No TL/No verification (pure VLM): Pearson is only 0.30-0.40.
Temporal operators (ALWAYS/EVENTUALLY/UNTIL) are crucial for distinguishing between aligned and unaligned videos.
LLaVA-Video-7B is overconfident, whereas frame-by-frame LLaMA-3.2 is more reliable.
The accuracy of PULS conversion directly impacts the final score: incorrect TL specifications lead to misjudgments, but GPT-4o's conversion quality reaches a practical level on test prompts.
The computational overhead of the STORM model checker is acceptable for simple specifications (\(\le 3\) operators), but requires optimization for complex specifications.

Key Findings¶

NeuS-V is 5\(\times\) better than VBench in temporal alignment—formal verification truly understands sequential order ("before and after" relations).
Stronger mismatch detection capability: The score difference between aligned and unaligned is 0.52 vs 0.38 for VBench.

Highlights & Insights¶

An elegant combination of formal methods and AI—introducing model checking from theoretical computer science into video generation evaluation.
Temporal logic is the right abstraction for temporal alignment—ALWAYS/EVENTUALLY/UNTIL precisely describe human judgments of temporal relationships.

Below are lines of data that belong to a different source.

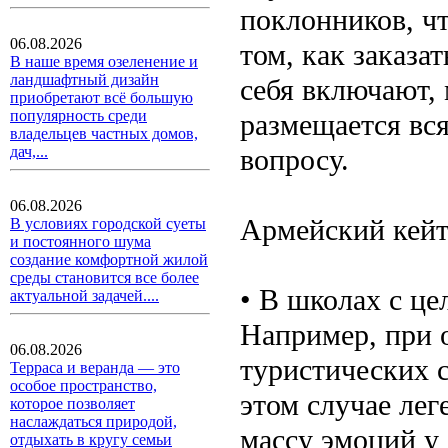
поклонников, ч
06.08.2026
том, как заказа
В наше время озеленение и
ландшафтный дизайн
себя включают,
приобретают всё большую
популярность среди
размещается вс
владельцев частных домов,
вопросу.
дач,...
06.08.2026
Армейский кейт
В условиях городской суеты
и постоянного шума
создание комфортной жилой
среды становится все более
• В школах с ц
актуальной задачей....
Например, при 
06.08.2026
туристических с
Терраса и веранда — это
особое пространство,
этом случае ле
которое позволяет
наслаждаться природой,
массу эмоций у 
отдыхать в кругу семьи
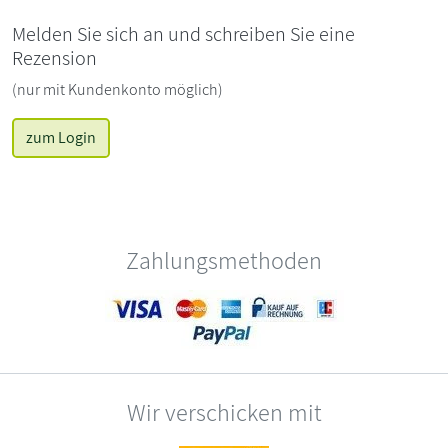
Melden Sie sich an und schreiben Sie eine
Rezension
(nur mit Kundenkonto möglich)
zum Login
Zahlungsmethoden
Wir verschicken mit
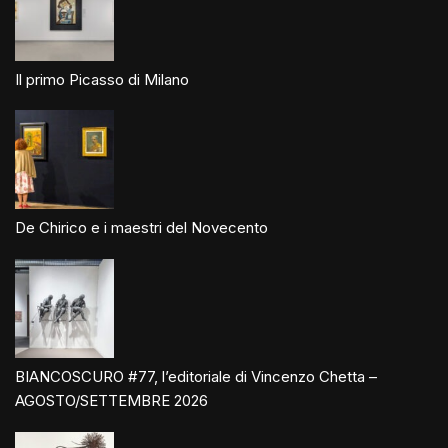
Il primo Picasso di Milano
De Chirico e i maestri del Novecento
BIANCOSCURO #77, l’editoriale di Vincenzo Chetta –
AGOSTO/SETTEMBRE 2026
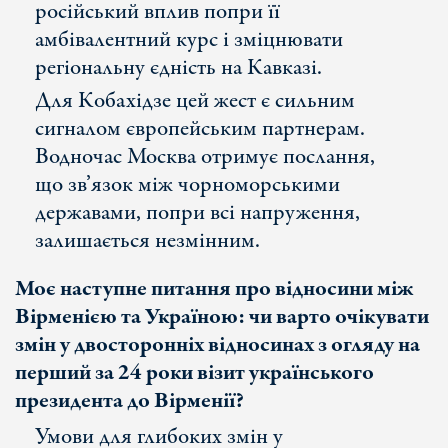
російський вплив попри її
амбівалентний курс і зміцнювати
регіональну єдність на Кавказі.
Для Кобахідзе цей жест є сильним
сигналом європейським партнерам.
Водночас Москва отримує послання,
що зв’язок між чорноморськими
державами, попри всі напруження,
залишається незмінним.
Моє наступне питання про відносини між
Вірменією та Україною: чи варто очікувати
змін у двосторонніх відносинах
з огляду на
перший за 24 роки візит українського
президента до Вірменії?
Умови для глибоких змін у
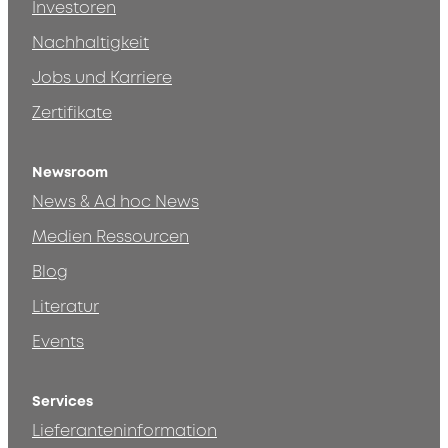
Investoren
Nachhaltigkeit
Jobs und Karriere
Zertifikate
Newsroom
News & Ad hoc News
Medien Ressourcen
Blog
Literatur
Events
Services
Lieferanteninformation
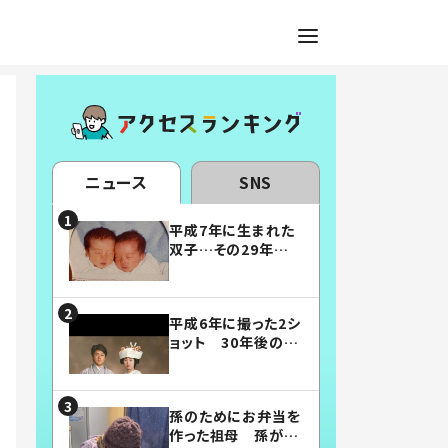
ニュース
SNS
平成7年に生まれた
双子…その29年後
の姿に「漫画みたい」
「素敵すぎる」
平成6年に撮った2シ
ョット 30年後の姿
に…「美男美女」「こ
んな夫婦になりた
い」
孫のためにお弁当を
作った祖母 孫が絶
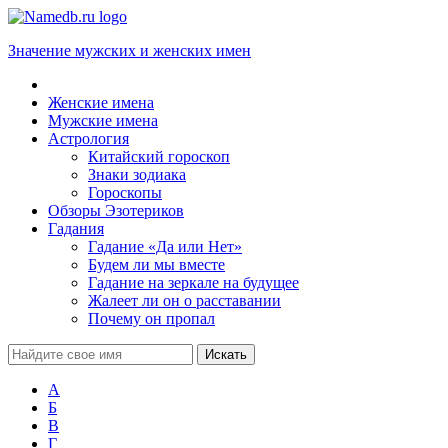
Значение мужских и женских имен
Женские имена
Мужские имена
Астрология
Китайский гороскоп
Знаки зодиака
Гороскопы
Обзоры Эзотериков
Гадания
Гадание «Да или Нет»
Будем ли мы вместе
Гадание на зеркале на будущее
Жалеет ли он о расставании
Почему он пропал
А
Б
В
Г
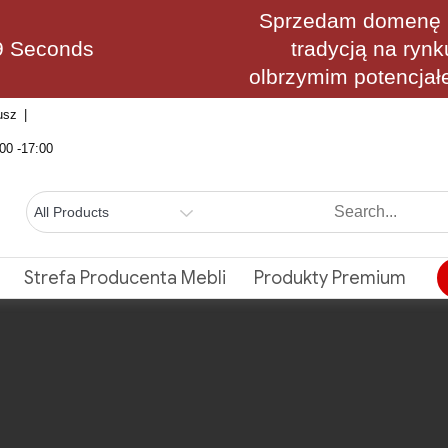
Sprzedam domenę M
8 Seconds
tradycją na rynk
olbrzymim potencjał
usz
00 -17:00
Strefa Producenta Mebli
Produkty Premium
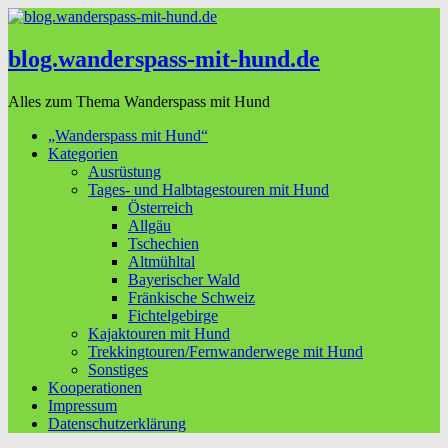
blog.wanderspass-mit-hund.de
Alles zum Thema Wanderspass mit Hund
„Wanderspass mit Hund“
Kategorien
Ausrüstung
Tages- und Halbtagestouren mit Hund
Österreich
Allgäu
Tschechien
Altmühltal
Bayerischer Wald
Fränkische Schweiz
Fichtelgebirge
Kajaktouren mit Hund
Trekkingtouren/Fernwanderwege mit Hund
Sonstiges
Kooperationen
Impressum
Datenschutzerklärung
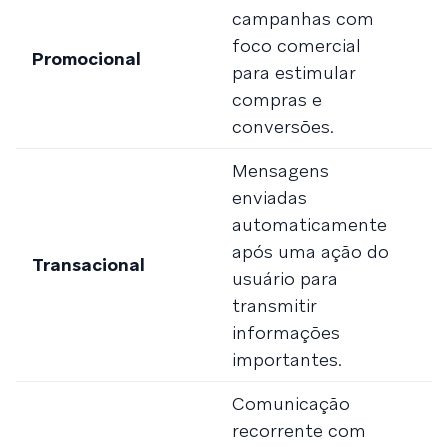
campanhas com
l
foco comercial
o
Promocional
para estimular
c
compras e
c
conversões.
B
Mensagens
C
enviadas
c
automaticamente
r
após uma ação do
Transacional
s
usuário para
d
transmitir
a
informações
e
importantes.
Comunicação
recorrente com
N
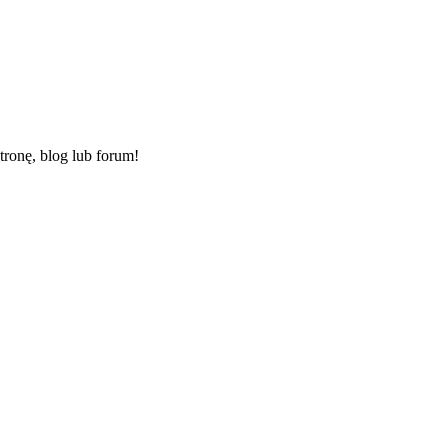
ronę, blog lub forum!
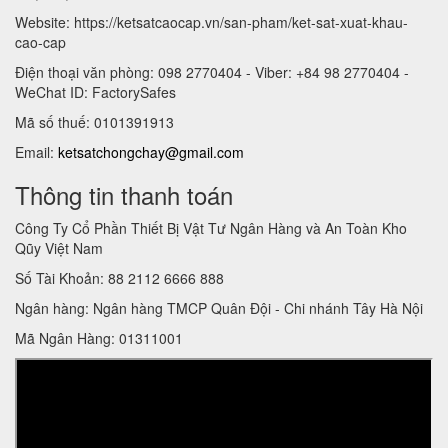
Website: https://ketsatcaocap.vn/san-pham/ket-sat-xuat-khau-
cao-cap
Điện thoại văn phòng: 098 2770404 - Viber: +84 98 2770404 -
WeChat ID: FactorySafes
Mã số thuế: 0101391913
Email:
ketsatchongchay@gmail.com
Thông tin thanh toán
Công Ty Cổ Phần Thiết Bị Vật Tư Ngân Hàng và An Toàn Kho
Qũy Việt Nam
Số Tài Khoản: 88 2112 6666 888
Ngân hàng: Ngân hàng TMCP Quân Đội - Chi nhánh Tây Hà Nội
Mã Ngân Hàng: 01311001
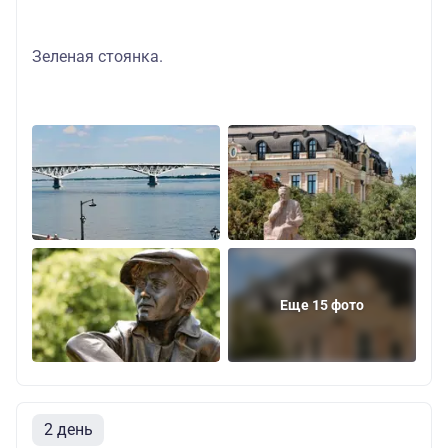
Зеленая стоянка.
Еще 15 фото
2 день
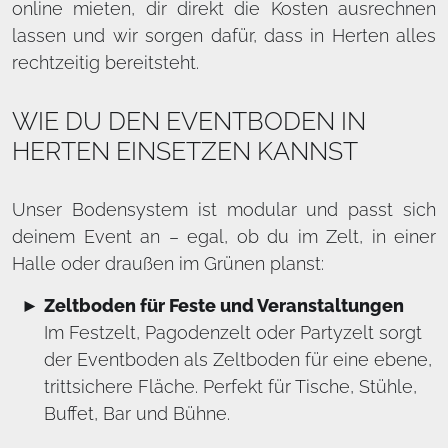
online mieten, dir direkt die Kosten ausrechnen
lassen und wir sorgen dafür, dass in Herten alles
rechtzeitig bereitsteht.
WIE DU DEN EVENTBODEN IN
HERTEN EINSETZEN KANNST
Unser Bodensystem ist modular und passt sich
deinem Event an – egal, ob du im Zelt, in einer
Halle oder draußen im Grünen planst:
Zeltboden für Feste und Veranstaltungen
Im Festzelt, Pagodenzelt oder Partyzelt sorgt
der Eventboden als Zeltboden für eine ebene,
trittsichere Fläche. Perfekt für Tische, Stühle,
Buffet, Bar und Bühne.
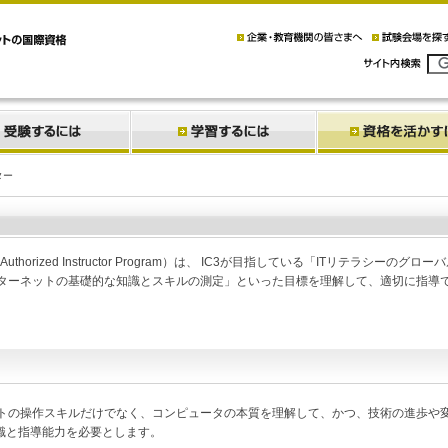
ター
horized Instructor Program）は、 IC3が目指している「ITリテラシーのグロー
ターネットの基礎的な知識とスキルの測定」といった目標を理解して、適切に指導
トの操作スキルだけでなく、コンピュータの本質を理解して、かつ、技術の進歩や
識と指導能力を必要とします。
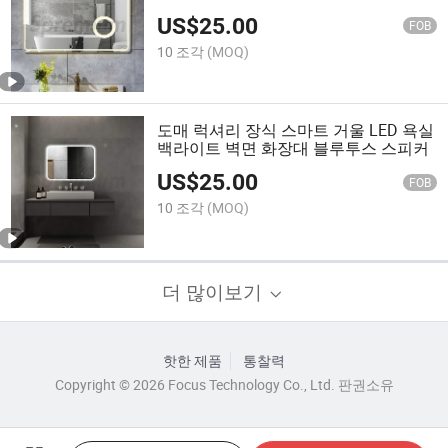
US$
25.00
FOB
10 조각
(MOQ)
도매 럭셔리 장식 스마트 거울 LED 욕실
백라이트 벽면 화장대 블루투스 스피커
US$
25.00
FOB
10 조각
(MOQ)
더 많이보기
핫한 제품
통찰력
Copyright © 2026 Focus Technology Co., Ltd. 판권소유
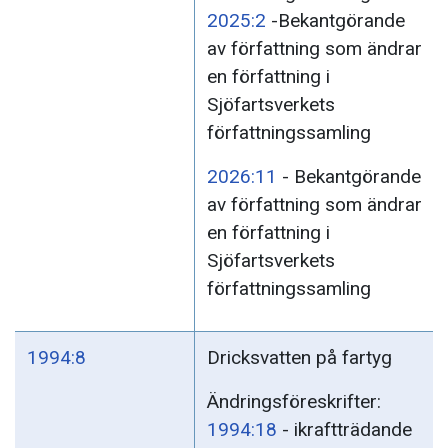
2025:2
-Bekantgörande
av författning som ändrar
en författning i
Sjöfartsverkets
författningssamling
2026:11
- Bekantgörande
av författning som ändrar
en författning i
Sjöfartsverkets
författningssamling
1994:8
Dricksvatten på fartyg
Ändringsföreskrifter:
1994:18
- ikraftträdande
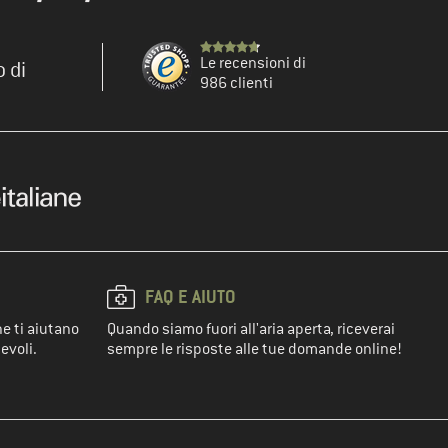
Le recensioni di
o di
986 clienti
FAQ E AIUTO
he ti aiutano
Quando siamo fuori all'aria aperta, riceverai
evoli.
sempre le risposte alle tue domande online!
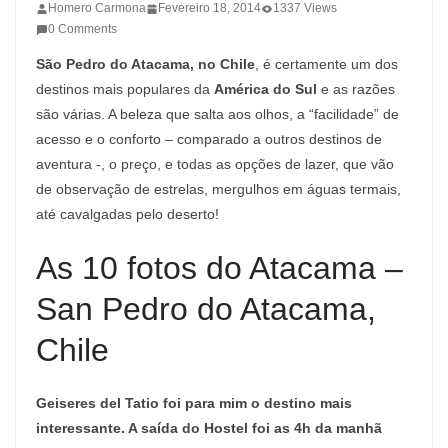
Homero Carmona
Fevereiro 18, 2014
1337 Views
0 Comments
São Pedro do Atacama, no Chile
, é certamente um dos
destinos mais populares da
América do Sul
e as razões
são várias. A beleza que salta aos olhos, a “facilidade” de
acesso e o conforto – comparado a outros destinos de
aventura -, o preço, e todas as opções de lazer, que vão
de observação de estrelas, mergulhos em águas termais,
até cavalgadas pelo deserto!
As 10 fotos do Atacama –
San Pedro do Atacama,
Chile
Geiseres del Tatio foi para mim o destino mais
interessante. A saída do Hostel foi as 4h da manhã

Limitations & Future Work¶

Reliance on VLM accuracy—errors will propagate.
TL specifications depend on GPT-4o conversion (which may have semantic bias).
Limited to English prompts.
Non-trivial computational overhead for complex specifications (\(>3\) TL operators).
The temporal granularity of VLM frame-level judgment is limited by the sampling frame rate; rapid action changes may be missed.
Although temporal logic has strong expressiveness, it does not cover all dimensions of human judgment (such as aesthetics, physical plausibility) and only evaluates temporal correlation.
The benchmark dataset size (360 prompts) is relatively small, and the coverage of temporal pattern types may not be comprehensive.
Future work can extend NeuS-V to evaluate the physical plausibility and causal consistency of videos.

Rating¶

Novelty: ⭐⭐⭐⭐⭐ First to introduce formal verification to T2V evaluation.
Experimental Thoroughness: ⭐⭐⭐⭐ 4 models + 360 prompts + human annotation correlation.
Writing Quality: ⭐⭐⭐⭐⭐ Clear explanation of cross-disciplinary concepts.
Value: ⭐⭐⭐⭐⭐ Potential to shift the T2V evaluation paradigm.